**What the exercise asks:** Look through the data below. Show each line where the string "nebo" occurs.

START Record set

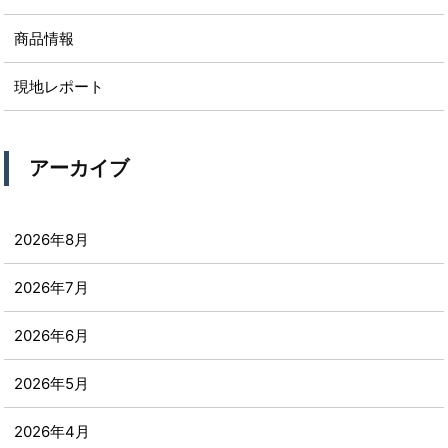
商品情報
現地レポート
アーカイブ
2026年8月
2026年7月
2026年6月
2026年5月
2026年4月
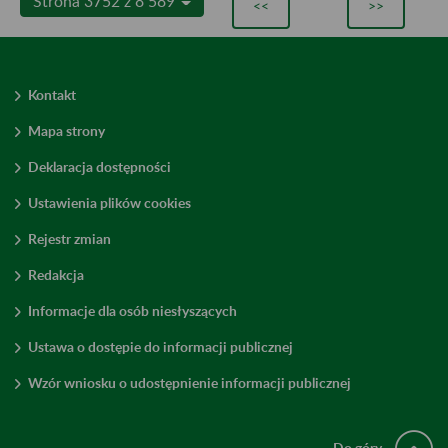
Strona 3752 z 8 589
<<
>>
Kontakt
Mapa strony
Deklaracja dostępności
Ustawienia plików cookies
Rejestr zmian
Redakcja
Informacje dla osób niesłyszących
Ustawa o dostępie do informacji publicznej
Wzór wniosku o udostępnienie informacji publicznej
Do góry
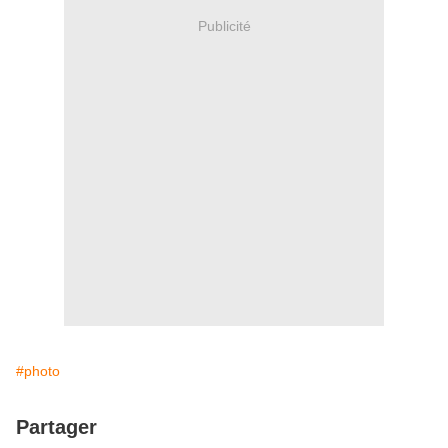
Publicité
#photo
Partager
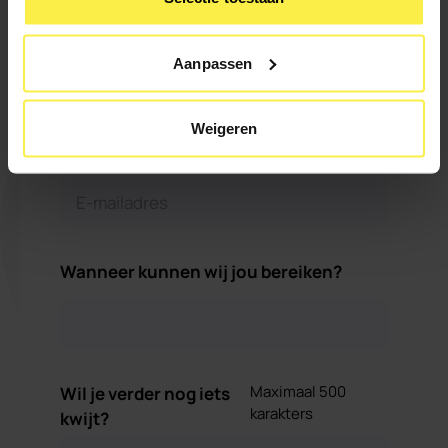
Aanpassen
Weigeren
Wanneer kunnen wij jou bereiken?
Maximaal 500
Wil je verder nog iets
karakters
kwijt?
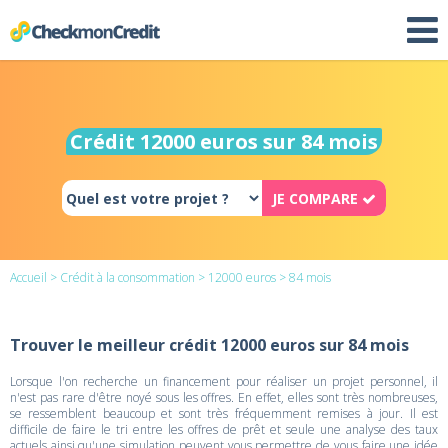
Crédit 12000 euros sur 84 mois
JE COMPARE
Accueil
>
Crédit à la consommation
>
12000 euros
> 84 mois
Trouver le meilleur crédit 12000 euros sur 84 mois
Lorsque l'on recherche un financement pour réaliser un projet personnel, il
n'est pas rare d'être noyé sous les offres. En effet, elles sont très nombreuses,
se ressemblent beaucoup et sont très fréquemment remises à jour. Il est
difficile de faire le tri entre les offres de prêt et seule une analyse des taux
actuels ainsi qu'une simulation peuvent vous permettre de vous faire une idée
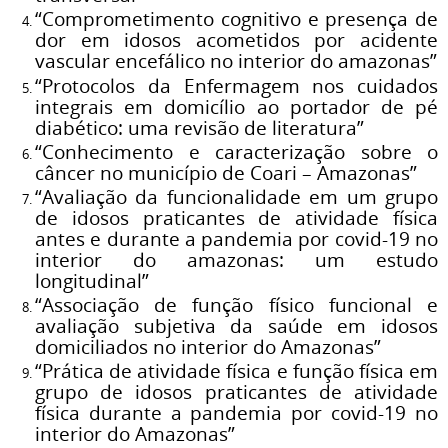
“Comprometimento cognitivo e presença de
dor em idosos acometidos por acidente
vascular encefálico no interior do amazonas”
“Protocolos da Enfermagem nos cuidados
integrais em domicílio ao portador de pé
diabético: uma revisão de literatura”
“Conhecimento e caracterização sobre o
câncer no município de Coari – Amazonas”
“Avaliação da funcionalidade em um grupo
de idosos praticantes de atividade física
antes e durante a pandemia por covid-19 no
interior do amazonas: um estudo
longitudinal”
“Associação de função físico funcional e
avaliação subjetiva da saúde em idosos
domiciliados no interior do Amazonas”
“Prática de atividade física e função física em
grupo de idosos praticantes de atividade
física durante a pandemia por covid-19 no
interior do Amazonas”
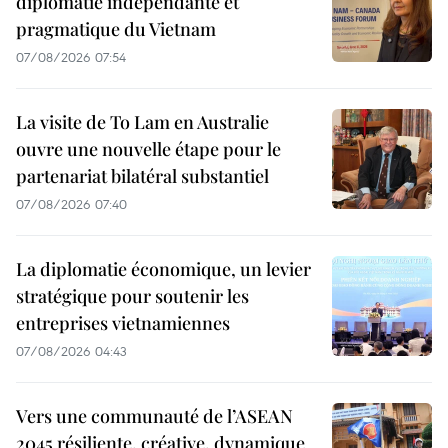
diplomatie indépendante et
pragmatique du Vietnam
07/08/2026 07:54
La visite de To Lam en Australie
ouvre une nouvelle étape pour le
partenariat bilatéral substantiel
07/08/2026 07:40
La diplomatie économique, un levier
stratégique pour soutenir les
entreprises vietnamiennes
07/08/2026 04:43
Vers une communauté de l’ASEAN
2045 résiliente, créative, dynamique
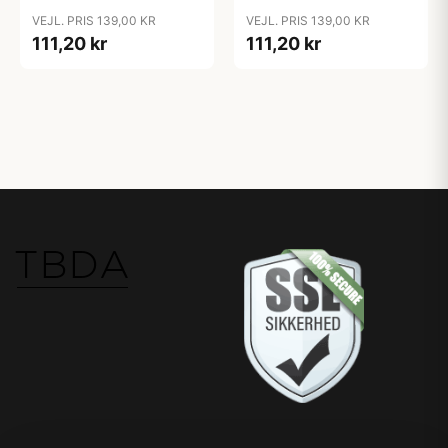
Rustfri Stål m. PP Låg -
Rustfri Stål m. PP Låg -
VEJL. PRIS 139,00 KR
VEJL. PRIS 139,00 KR
Unicorn Dreams
Vehicles
111,20 kr
111,20 kr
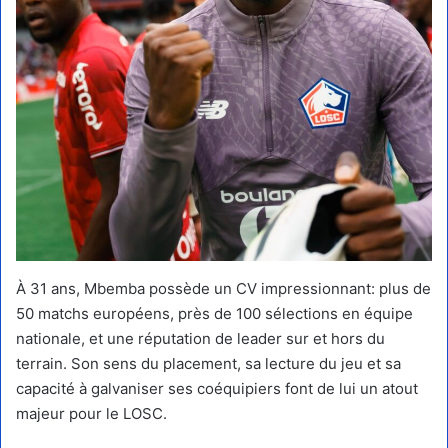
À 31 ans, Mbemba possède un CV impressionnant: plus de
50 matchs européens, près de 100 sélections en équipe
nationale, et une réputation de leader sur et hors du
terrain. Son sens du placement, sa lecture du jeu et sa
capacité à galvaniser ses coéquipiers font de lui un atout
majeur pour le LOSC.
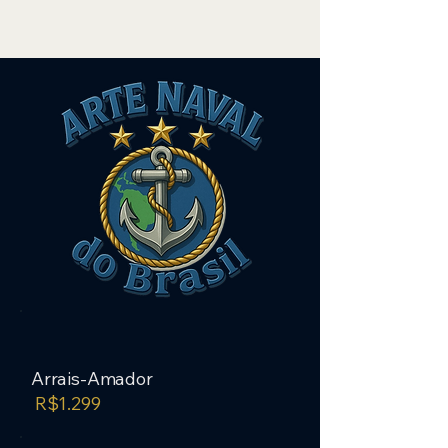
Arrais-Amador
R$1.299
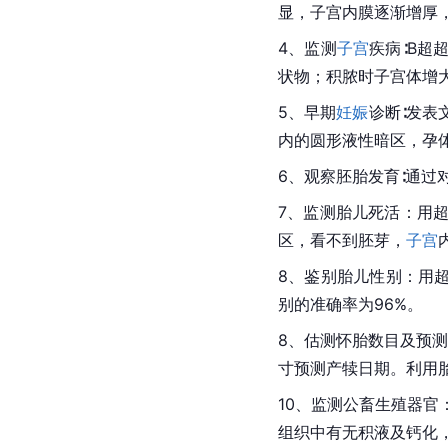
显，子宫内膜逐渐增厚
4、监测
子宫
疾病∶B超
状物；积脓时子宫体增
5、早期
妊娠
诊断∶发表
内的圆形液性暗区，孕
6、观察胚胎发育∶通
7、监测胎儿死活：用
区，看不到胚芽，
子宫
8、鉴别胎儿性别：用超
别的准确率为96%。
8、估测怀胎数目及预
寸预测产犊日期。利用
10、监测公畜生殖器官：
组织中有无积液及钙化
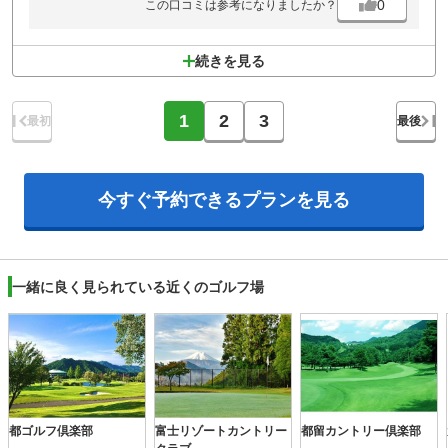
0
この口コミは参考になりましたか？
続きを見る
1
2
3
最初
最後
今すぐ予約できる
プランを見る
一緒に良く見られている近くのゴルフ場
都ゴルフ倶楽部
富士リゾートカントリー
都留カントリー倶楽部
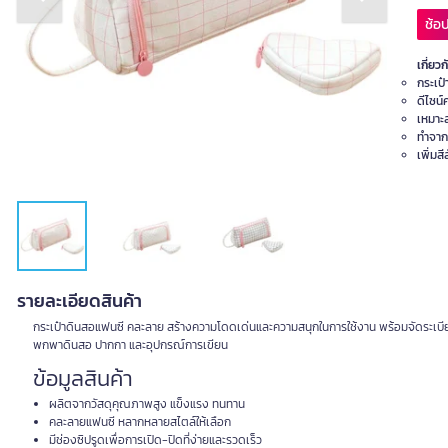
Previous slide
Next slide
ช้อป
เกี่ยวก
กระเป
ดีไซน
เหมาะส
ทำจาก
เพิ่มส
รายละเอียดสินค้า
กระเป๋าดินสอแฟนซี คละลาย สร้างความโดดเด่นและความสนุกในการใช้งาน พร้อมจัดระเบีย
พกพาดินสอ ปากกา และอุปกรณ์การเขียน
ข้อมูลสินค้า
ผลิตจากวัสดุคุณภาพสูง แข็งแรง ทนทาน
คละลายแฟนซี หลากหลายสไตล์ให้เลือก
มีช่องซิปรูดเพื่อการเปิด-ปิดที่ง่ายและรวดเร็ว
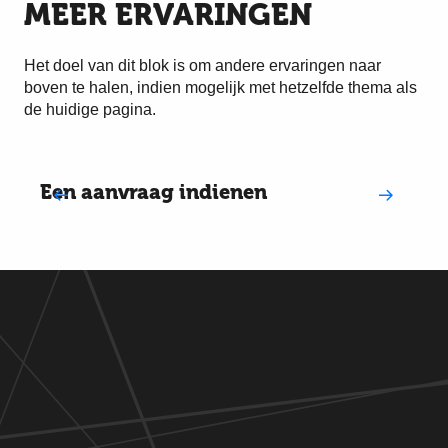
MEER ERVARINGEN
Het doel van dit blok is om andere ervaringen naar
boven te halen, indien mogelijk met hetzelfde thema als
de huidige pagina.
Een aanvraag indienen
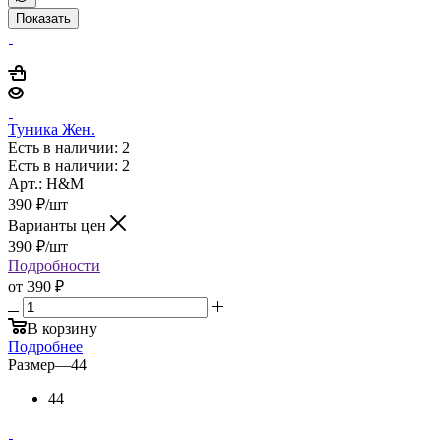
Показать
Туника Жен.
Есть в наличии: 2
Есть в наличии: 2
Арт.: H&M
390
₽
/шт
Варианты цен
390
₽
/шт
Подробности
от
390 ₽
В корзину
Подробнее
Размер
—
44
44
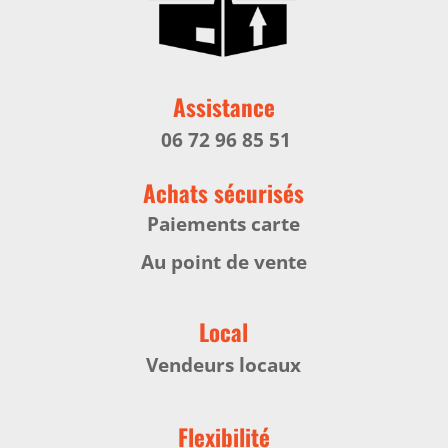
Assistance
06 72 96 85 51
Achats sécurisés
Paiements carte
Au point de vente
Local
Vendeurs locaux
Flexibilité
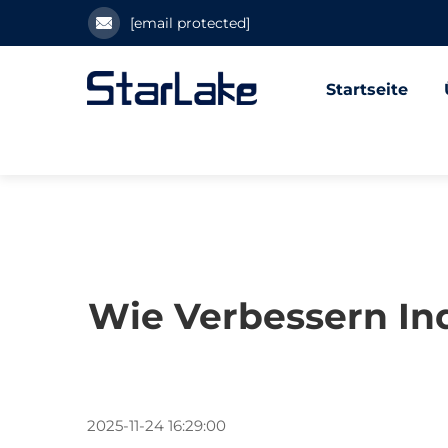
[email protected]
Startseite
Wie Verbessern Ind
2025-11-24 16:29:00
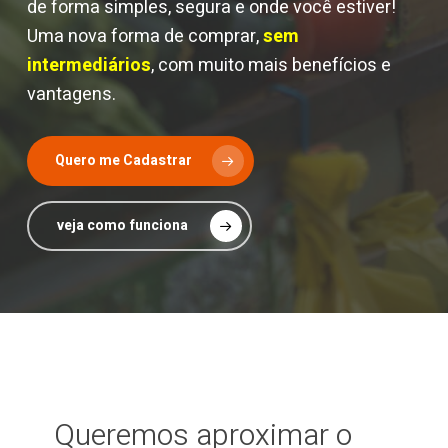
de forma simples, segura e onde você estiver!
Uma nova forma de comprar,
sem
intermediários
, com muito mais benefícios e
vantagens.
Quero me Cadastrar
veja como funciona
Queremos aproximar o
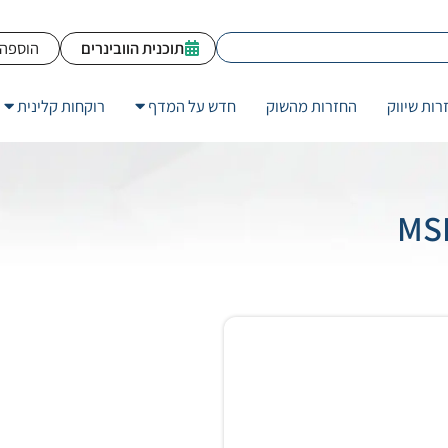
תוכנית הוובינרים
הוספה 
רות שיווק
החזרות מהשוק
חדש על המדף
רוקחות קלינית
MSD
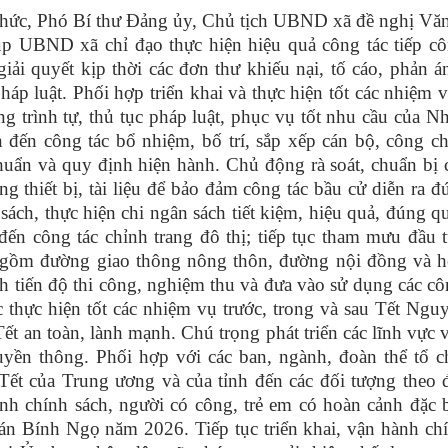
Thức, Phó Bí thư Đảng ủy, Chủ tịch UBND xã đề nghị Vă
UBND xã chỉ đạo thực hiện hiệu quả công tác tiếp cô
iải quyết kịp thời các đơn thư khiếu nại, tố cáo, phản á
áp luật. Phối hợp triển khai và thực hiện tốt các nhiệm 
g trình tự, thủ tục pháp luật, phục vụ tốt nhu cầu của N
đến công tác bổ nhiệm, bố trí, sắp xếp cán bộ, công c
huẩn và quy định hiện hành. Chủ động rà soát, chuẩn bị 
rang thiết bị, tài liệu để bảo đảm công tác bầu cử diễn ra 
ách, thực hiện chi ngân sách tiết kiệm, hiệu quả, đúng q
 đến công tác chỉnh trang đô thị; tiếp tục tham mưu đầu 
ao gồm đường giao thông nông thôn, đường nội đồng và h
 tiến độ thi công, nghiệm thu và đưa vào sử dụng các cô
 thực hiện tốt các nhiệm vụ trước, trong và sau Tết Ngu
 an toàn, lành mạnh. Chú trọng phát triển các lĩnh vực 
ruyền thông. Phối hợp với các ban, ngành, đoàn thể tổ c
Tết của Trung ương và của tỉnh đến các đối tượng theo
ình chính sách, người có công, trẻ em có hoàn cảnh đặc b
án Bính Ngọ năm 2026. Tiếp tục triển khai, vận hành ch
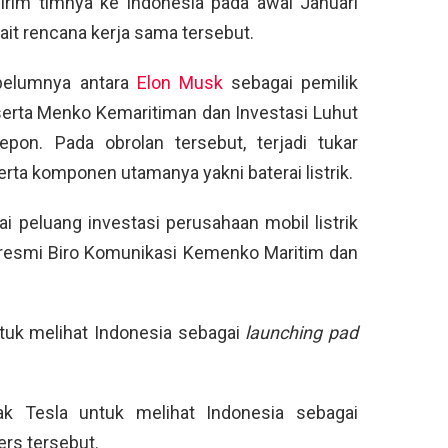
irim timnya ke Indonesia pada awal Januari
it rencana kerja sama tersebut.
belumnya antara
Elon Musk
sebagai pemilik
erta Menko Kemaritiman dan Investasi Luhut
epon. Pada obrolan tersebut, terjadi tukar
 serta komponen utamanya yakni baterai listrik.
peluang investasi perusahaan mobil listrik
n resmi Biro Komunikasi Kemenko Maritim dan
tuk melihat Indonesia sebagai
launching pad
k Tesla untuk melihat Indonesia sebagai
pers tersebut.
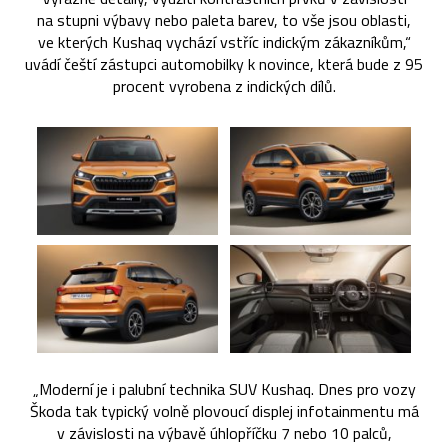
na stupni výbavy nebo paleta barev, to vše jsou oblasti,
ve kterých Kushaq vychází vstříc indickým zákazníkům,“
uvádí čeští zástupci automobilky k novince, která bude z 95
procent vyrobena z indických dílů.
„Moderní je i palubní technika SUV Kushaq. Dnes pro vozy
Škoda tak typický volně plovoucí displej infotainmentu má
v závislosti na výbavě úhlopříčku 7 nebo 10 palců,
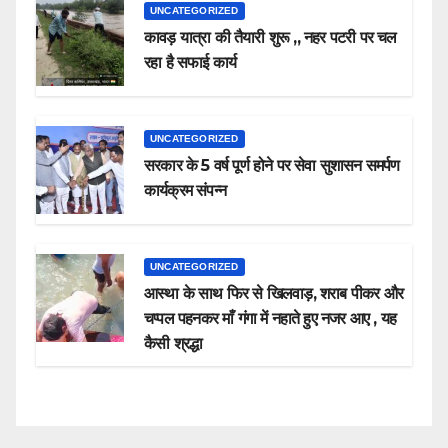
UNCATEGORIZED
कावड़ यात्रा की तैयारी शुरू ,, नहर पटरी पर चल
रहा है सफाई कार्य
UNCATEGORIZED
सरकार के 5 वर्ष पूर्ण होने पर सेवा सुशासन समर्पण
कार्यक्रम संपन्न
UNCATEGORIZED
आस्था के साथ फिर से खिलवाड़, शराब पीकर और
चप्पल पहनकर माँ गंगा में नहाते हुए नजर आए , यह
कैसी श्रद्धा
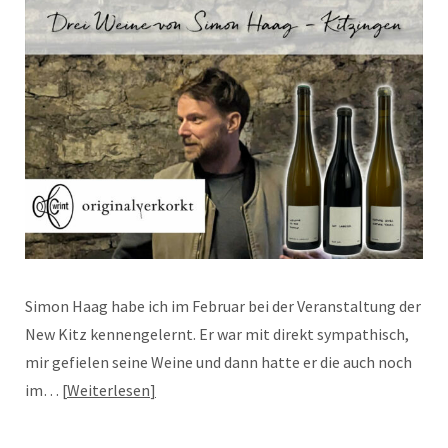
Simon Haag habe ich im Februar bei der Veranstaltung der
New Kitz kennengelernt. Er war mit direkt sympathisch,
mir gefielen seine Weine und dann hatte er die auch noch
im…
Weiterlesen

END Record set

**Finished exercise:**
na stupni výbavy nebo paleta barev, to vše jsou oblasti,
v závislosti na výbavě úhlopříčku 7 nebo 10 palců,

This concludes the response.